- _Task_
Leave out the pictures, then return the records word for word.

Dataset items:
▼▼▼
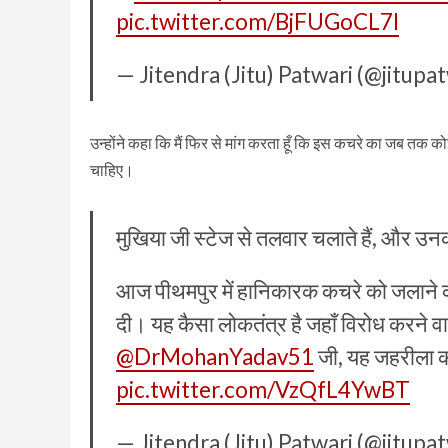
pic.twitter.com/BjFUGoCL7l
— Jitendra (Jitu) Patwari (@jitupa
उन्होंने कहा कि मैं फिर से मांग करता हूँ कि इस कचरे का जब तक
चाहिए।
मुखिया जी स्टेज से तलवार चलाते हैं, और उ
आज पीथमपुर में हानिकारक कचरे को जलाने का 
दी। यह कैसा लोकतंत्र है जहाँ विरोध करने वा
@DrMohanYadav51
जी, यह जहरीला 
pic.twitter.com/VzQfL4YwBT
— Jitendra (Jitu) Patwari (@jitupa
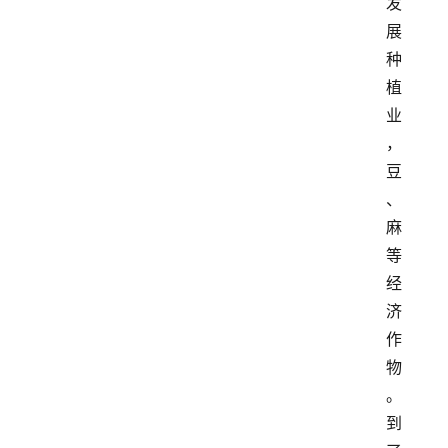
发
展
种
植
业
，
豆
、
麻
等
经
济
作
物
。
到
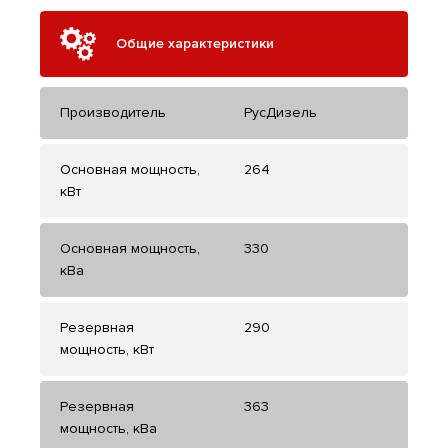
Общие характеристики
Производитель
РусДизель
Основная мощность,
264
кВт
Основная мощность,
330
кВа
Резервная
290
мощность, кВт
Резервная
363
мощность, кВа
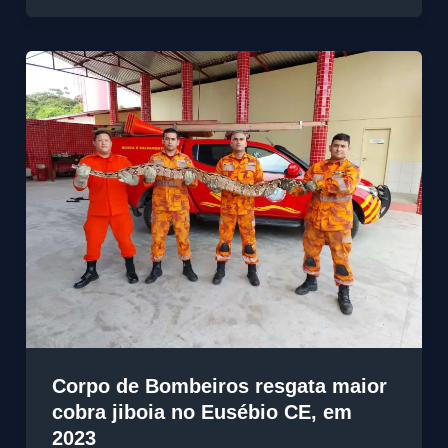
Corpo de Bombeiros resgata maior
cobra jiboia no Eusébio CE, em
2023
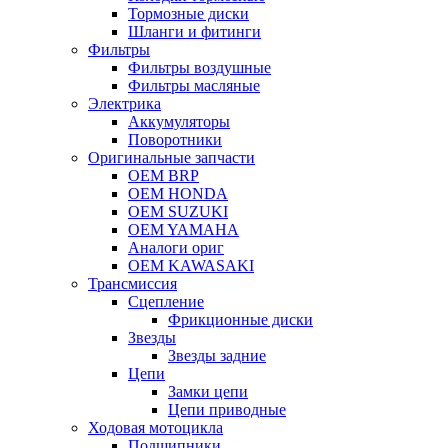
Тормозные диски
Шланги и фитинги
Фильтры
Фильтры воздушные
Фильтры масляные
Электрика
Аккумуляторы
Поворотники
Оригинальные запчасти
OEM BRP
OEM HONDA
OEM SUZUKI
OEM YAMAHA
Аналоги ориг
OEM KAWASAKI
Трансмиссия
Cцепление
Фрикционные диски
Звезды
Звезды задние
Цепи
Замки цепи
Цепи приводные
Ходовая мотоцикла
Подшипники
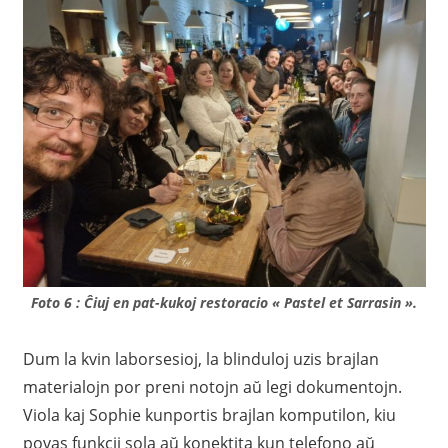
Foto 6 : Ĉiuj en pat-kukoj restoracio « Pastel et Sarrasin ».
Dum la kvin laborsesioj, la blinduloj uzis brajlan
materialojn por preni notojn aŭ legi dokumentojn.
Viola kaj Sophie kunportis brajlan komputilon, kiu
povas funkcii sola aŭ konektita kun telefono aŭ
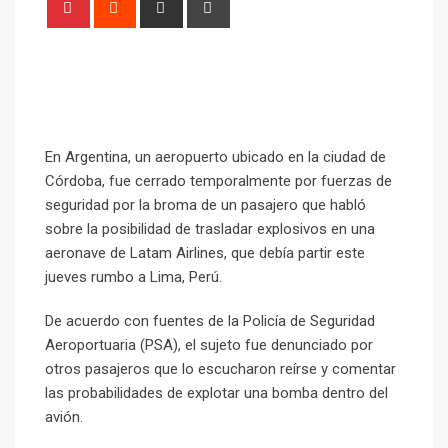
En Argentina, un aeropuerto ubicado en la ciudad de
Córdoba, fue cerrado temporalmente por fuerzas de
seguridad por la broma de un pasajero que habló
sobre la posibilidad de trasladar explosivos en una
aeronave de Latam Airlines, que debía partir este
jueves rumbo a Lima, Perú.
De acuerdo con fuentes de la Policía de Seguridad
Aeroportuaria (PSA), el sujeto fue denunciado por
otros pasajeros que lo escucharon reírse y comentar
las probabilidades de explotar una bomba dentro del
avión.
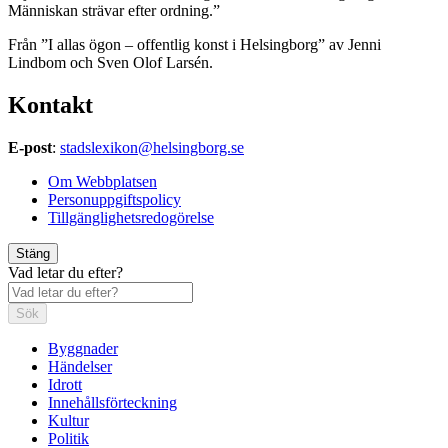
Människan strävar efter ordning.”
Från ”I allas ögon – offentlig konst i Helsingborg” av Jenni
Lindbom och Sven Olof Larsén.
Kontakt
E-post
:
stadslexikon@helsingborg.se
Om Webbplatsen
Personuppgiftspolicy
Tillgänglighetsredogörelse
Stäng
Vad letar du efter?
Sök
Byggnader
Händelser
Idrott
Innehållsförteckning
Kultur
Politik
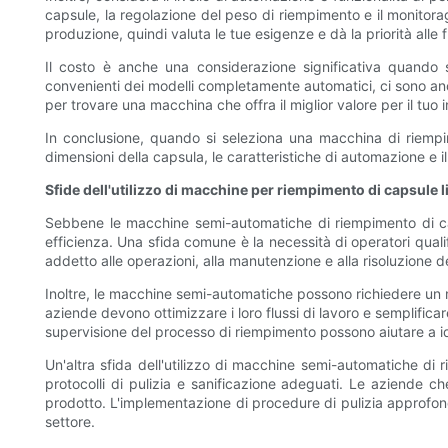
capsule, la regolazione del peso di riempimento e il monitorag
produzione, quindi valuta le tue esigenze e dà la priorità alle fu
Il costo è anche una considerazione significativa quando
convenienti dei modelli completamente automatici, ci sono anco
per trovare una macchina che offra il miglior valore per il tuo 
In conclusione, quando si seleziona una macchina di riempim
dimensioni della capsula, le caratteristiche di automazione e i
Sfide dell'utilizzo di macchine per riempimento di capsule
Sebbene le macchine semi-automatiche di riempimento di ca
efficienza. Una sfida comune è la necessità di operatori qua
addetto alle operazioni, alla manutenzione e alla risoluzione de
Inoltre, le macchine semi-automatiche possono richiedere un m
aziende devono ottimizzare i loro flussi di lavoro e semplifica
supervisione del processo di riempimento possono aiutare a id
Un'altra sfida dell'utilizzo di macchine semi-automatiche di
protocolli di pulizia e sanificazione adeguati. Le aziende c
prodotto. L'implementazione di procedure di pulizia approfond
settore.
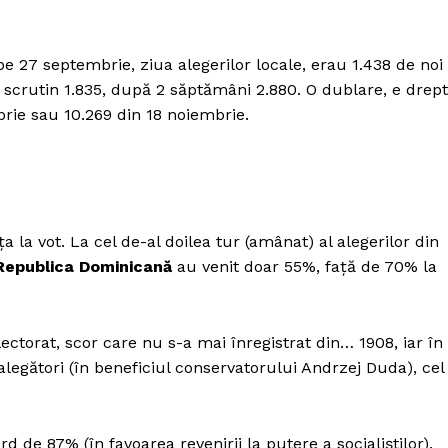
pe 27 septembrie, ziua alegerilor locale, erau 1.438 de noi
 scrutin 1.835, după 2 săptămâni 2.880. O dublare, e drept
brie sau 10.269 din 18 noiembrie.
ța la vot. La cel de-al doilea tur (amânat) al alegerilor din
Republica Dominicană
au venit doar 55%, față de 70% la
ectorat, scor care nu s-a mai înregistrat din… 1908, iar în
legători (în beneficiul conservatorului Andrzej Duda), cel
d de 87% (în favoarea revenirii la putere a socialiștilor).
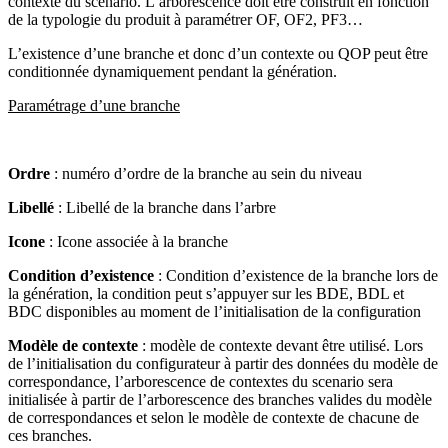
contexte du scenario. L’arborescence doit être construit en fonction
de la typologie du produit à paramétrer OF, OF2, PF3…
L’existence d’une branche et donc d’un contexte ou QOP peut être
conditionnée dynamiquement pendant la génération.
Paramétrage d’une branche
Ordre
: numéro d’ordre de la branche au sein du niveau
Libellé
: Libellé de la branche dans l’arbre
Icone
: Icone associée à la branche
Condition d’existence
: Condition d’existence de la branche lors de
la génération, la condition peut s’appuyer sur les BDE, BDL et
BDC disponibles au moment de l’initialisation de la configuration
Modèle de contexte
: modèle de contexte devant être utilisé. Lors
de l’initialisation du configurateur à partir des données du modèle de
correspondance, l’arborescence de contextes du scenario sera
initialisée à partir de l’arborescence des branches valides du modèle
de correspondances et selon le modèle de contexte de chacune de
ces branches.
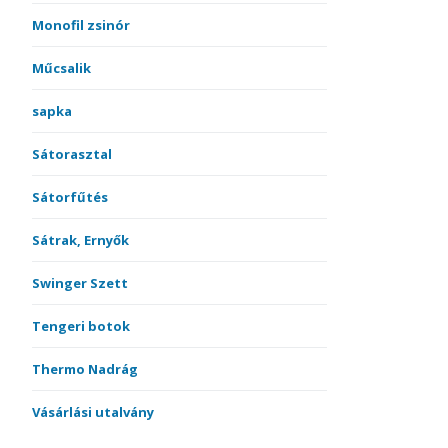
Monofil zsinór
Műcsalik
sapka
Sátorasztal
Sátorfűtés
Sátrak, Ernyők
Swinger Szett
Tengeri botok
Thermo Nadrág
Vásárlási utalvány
▲▲▲
- _Exercise response_
pic.twitter.com/BjFUGoCL7l
— Jitendra (Jitu) Patwari (@jitupa
उन्होंने कहा कि मैं फिर से मांग करता हूँ कि इस कचरे का जब तक
चाहिए।
मुखिया जी स्टेज से तलवार चलाते हैं, और उ
आज पीथमपुर में हानिकारक कचरे को जलाने का 
दी। यह कैसा लोकतंत्र है जहाँ विरोध करने वा
@DrMohanYadav51
जी, यह जहरीला 
pic.twitter.com/VzQfL4YwBT
— Jitendra (Jitu) Patwari (@jitupa
发
展
种
植
业
，
豆
、
麻
等
经
济
作
物
。
到
Общие характеристики
Производитель
РусДизель
Основная мощность,
264
кВт
Основная мощность,
330
кВа
Резервная
290
мощность, кВт
Резервная
363
мощность, кВа
Corpo de Bombeiros resgata maior
cobra jiboia no Eusébio CE, em
2023
Тормозные диски
Шланги и фитинги
Фильтры
Фильтры воздушные
Фильтры масляные
Электрика
Аккумуляторы
Поворотники
Оригинальные запчасти
OEM BRP
OEM HONDA
OEM SUZUKI
OEM YAMAHA
Аналоги ориг
OEM KAWASAKI
Трансмиссия
Cцепление
Фрикционные диски
Звезды
Звезды задние
Цепи
Замки цепи
Цепи приводные
Ходовая мотоцикла
Подшипники
Foto 6 : Ĉiuj en pat-kukoj restoracio « Pastel et Sarrasin ».
Dum la kvin laborsesioj, la blinduloj uzis brajlan
materialojn por preni notojn aŭ legi dokumentojn.
Viola kaj Sophie kunportis brajlan komputilon, kiu
povas funkcii sola aŭ konektita kun telefono aŭ
En Argentina, un aeropuerto ubicado en la ciudad de
Córdoba, fue cerrado temporalmente por fuerzas de
seguridad por la broma de un pasajero que habló
sobre la posibilidad de trasladar explosivos en una
aeronave de Latam Airlines, que debía partir este
jueves rumbo a Lima, Perú.
De acuerdo con fuentes de la Policía de Seguridad
Aeroportuaria (PSA), el sujeto fue denunciado por
otros pasajeros que lo escucharon reírse y comentar
las probabilidades de explotar una bomba dentro del
avión.
Människan strävar efter ordning.”
Från ”I allas ögon – offentlig konst i Helsingborg” av Jenni
Lindbom och Sven Olof Larsén.
Kontakt
E-post
:
stadslexikon@helsingborg.se
Om Webbplatsen
Personuppgiftspolicy
Tillgänglighetsredogörelse
Stäng
Vad letar du efter?
Sök
Byggnader
Händelser
Idrott
Innehållsförteckning
Kultur
Politik
capsule, la regolazione del peso di riempimento e il monitorag
produzione, quindi valuta le tue esigenze e dà la priorità alle fu
Il costo è anche una considerazione significativa quando
convenienti dei modelli completamente automatici, ci sono anco
per trovare una macchina che offra il miglior valore per il tuo 
In conclusione, quando si seleziona una macchina di riempim
dimensioni della capsula, le caratteristiche di automazione e i
Sfide dell'utilizzo di macchine per riempimento di capsule
Sebbene le macchine semi-automatiche di riempimento di ca
efficienza. Una sfida comune è la necessità di operatori qua
addetto alle operazioni, alla manutenzione e alla risoluzione de
Inoltre, le macchine semi-automatiche possono richiedere un m
aziende devono ottimizzare i loro flussi di lavoro e semplifica
supervisione del processo di riempimento possono aiutare a id
Un'altra sfida dell'utilizzo di macchine semi-automatiche di
protocolli di pulizia e sanificazione adeguati. Le aziende c
prodotto. L'implementazione di procedure di pulizia approfond
settore.
pe 27 septembrie, ziua alegerilor locale, erau 1.438 de noi
 scrutin 1.835, după 2 săptămâni 2.880. O dublare, e drept
brie sau 10.269 din 18 noiembrie.
ța la vot. La cel de-al doilea tur (amânat) al alegerilor din
Republica Dominicană
au venit doar 55%, față de 70% la
ectorat, scor care nu s-a mai înregistrat din… 1908, iar în
legători (în beneficiul conservatorului Andrzej Duda), cel
d de 87% (în favoarea revenirii la putere a socialiștilor).
contexte du scenario. L’arborescence doit être construit en fonction
de la typologie du produit à paramétrer OF, OF2, PF3…
L’existence d’une branche et donc d’un contexte ou QOP peut être
conditionnée dynamiquement pendant la génération.
Paramétrage d’une branche
Ordre
: numéro d’ordre de la branche au sein du niveau
Libellé
: Libellé de la branche dans l’arbre
Icone
: Icone associée à la branche
Condition d’existence
: Condition d’existence de la branche lors de
la génération, la condition peut s’appuyer sur les BDE, BDL et
BDC disponibles au moment de l’initialisation de la configuration
Modèle de contexte
: modèle de contexte devant être utilisé. Lors
de l’initialisation du configurateur à partir des données du modèle de
correspondance, l’arborescence de contextes du scenario sera
initialisée à partir de l’arborescence des branches valides du modèle
de correspondances et selon le modèle de contexte de chacune de
ces branches.
Monofil zsinór
Műcsalik
sapka
Sátorasztal
Sátorfűtés
Sátrak, Ernyők
Swinger Szett
Tengeri botok
Thermo Nadrág
Vásárlási utalvány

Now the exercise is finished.